This Tuscan White Bean Pasta is a fast and flavorful dish that is perfect for weeknight dinners. The caramelized garlic, basil, and Parmesan pack a huge flavor punch! BudgetBytes.com
Servings 4
Prep 10 minutes
Cook 20 minutes
Total 30 minutes


  • 8 oz. linguine or fettuccine ($0.63)
  • 1 Tbsp olive oil ($0.13)
  • 1 Tbsp butter ($0.13)
  • 3 cloves garlic, minced ($0.24)
  • 1 pint grape or cherry tomatoes ($1.99)
  • 10 cranks freshly ground pepper ($0.03)
  • 1/2 tsp salt ($0.02)
  • 1/2 tsp dried basil ($0.05)
  • 1 15oz. can cannellini beans ($0.69)
  • 4 oz. baby spinach ($0.65)
  • 3 oz. shredded parmesan ($1.89)


  • Fill a large pot with water and place over high heat to bring it to a boil. Once boiling, add the pasta and cook according to the package directions (boil for 7-10 minutes). Drain the pasta in a colander.
  • While you’re waiting for the water to boil, mince the garlic. Heat the olive oil and butter in a large skillet over medium-low heat. Add the garlic and sauté for about a minute, or until it has softened and become very fragrant.
  • Add the tomatoes, salt, pepper and basil. Sauté the tomatoes until the skins burst and the tomatoes begin to release their juices. It’s important to not have the heat under the skillet too high here or the garlic may burn before the tomatoes break down. You want the garlic to brown and caramelize a bit, but not burn.

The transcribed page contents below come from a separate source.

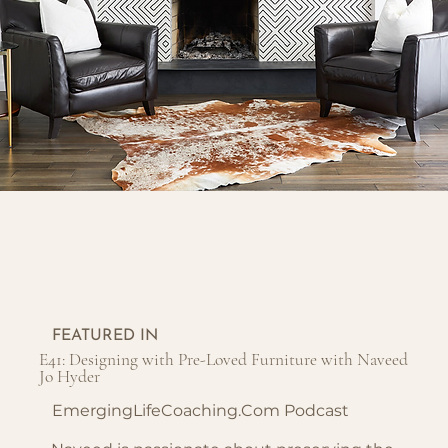
FEATURED IN
E41: Designing with Pre-Loved Furniture with Naveed
Jo Hyder
EmergingLifeCoaching.com Podcast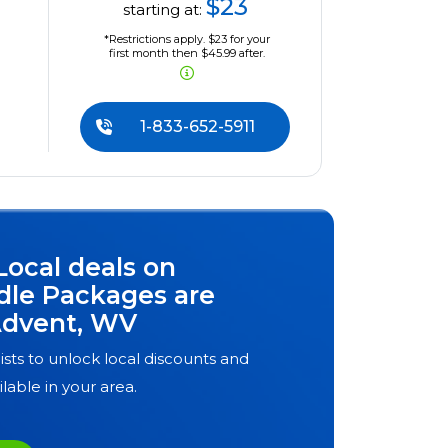
$23
starting at:
*Restrictions apply. $23 for your
first month then $45.99 after.
1-833-652-5911
Local deals on
dle Packages are
dvent, WV
ists to unlock local discounts and
ilable in your area.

  • Once the tomatoes begin to break down, add the spinach and stir it into the tomatoes until it is about half way wilted. 

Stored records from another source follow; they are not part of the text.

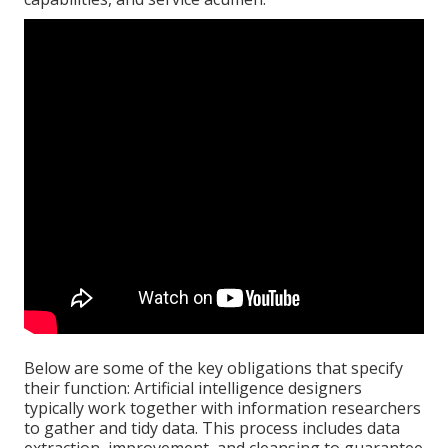
Below are some of the key obligations that specify
their function: Artificial intelligence designers
typically work together with information researchers
to gather and tidy data. This process includes data
extraction, improvement, and cleansing to guarantee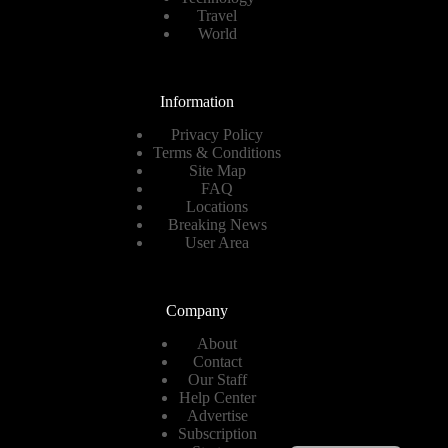
Travel
World
Information
Privacy Policy
Terms & Conditions
Site Map
FAQ
Locations
Breaking News
User Area
Company
About
Contact
Our Staff
Help Center
Advertise
Subscription
Spanish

  • Rinse and drain the can of cannellini beans. Add the beans to the skillet and stir until they are heated through. The tomato juices will have created a thick sauce-like mixture on the bottom of the skillet at this point. Taste the mixture and add a bit more salt if needed. It should be slightly on the salty side in order to properly flavor the pasta.
  • Add the cooked and drained pasta to the skillet. Toss until the pasta is coated in the sticky sauce and everything is combined. Top with shredded parmesan, plus add a bit of Parmesan to the top of each bowl.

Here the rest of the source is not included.